The example was meant to illustrate how you can easily make all state in 
the system be backtrackable without having to code anything special to 
get that capability.  An image snapshot is the perfect continuation 
(almost).  If I have two snapshots A and B, where B is a successor of A, 
then to jump from point B to A, I need only to dump B from memory, load 
A and continue.  In that scenario, I don't need to worry about 
declarative coding that identifies the state that is to be 
backtrackable...all state is backtrackable.  This of course doesn't 
account for state that shouldn't be backtrackable...you could use an 
external store for non-backtrackable state, but this example was only 
meant for illustration, not as a viable solution.

As you've already discovered, you really can't make any upfront guesses 
about what should or shouldn't be backtrackable...whatever guess you 
make will always be wrong for some scenarios.  This is probably what led 
you to the current implementation (of Continuation) that assumes only 
the slots in the context objects are backtrackable (the minimal 
backtrackable state needed to do a continuation). 
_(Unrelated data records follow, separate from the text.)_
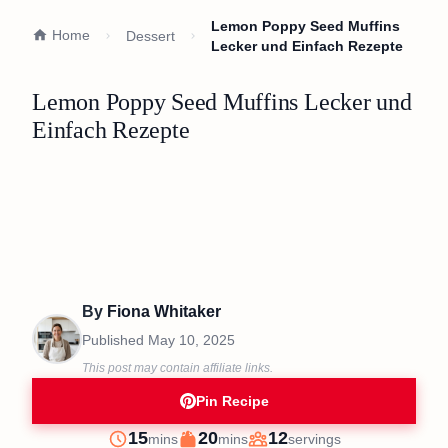
Lemon Poppy Seed Muffins
Home
Dessert
Lecker und Einfach Rezepte
Lemon Poppy Seed Muffins Lecker und
Einfach Rezepte
By
Fiona Whitaker
Published
May 10, 2025
This post may contain affiliate links.
Pin Recipe
minutes
minutes
15
20
12
mins
mins
servings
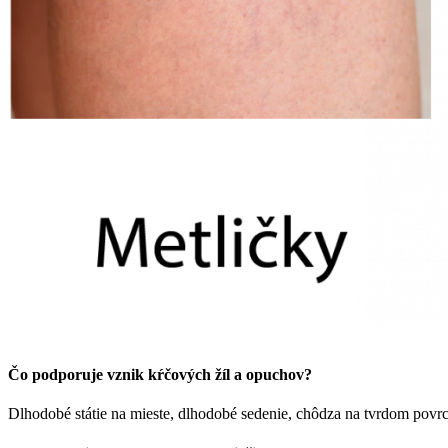
Čo podporuje vznik kŕčových žíl a opuchov?
Dlhodobé státie na mieste, dlhodobé sedenie, chôdza na tvrdom povrch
So, in the absence of something like TeaTime, we are left with having to 
make up front declarative decisions about what state should be 
backtrackable (i.e. we have to change our code that accesses state to 
accommodate backtracking).  With TeaTime (and I'm speaking more about 
David Reed's thesis on the subject and less about the current 
implementation of TeaTime), you might have the luxury having a 
continuation be able capture and recreate the entire state of the system 
at the point where the continuation is created (and do that pretty much 
instantaneously).  For non-backtrackable state, you would simply access 
that from a different transactional context.  The benefit here is that 
you don't need to code anything to be backtrackable...everything is 
backtrackable.  Whether or not state is backtrackable for a given 
continuation depends on how it was accessed, not how access to it was coded.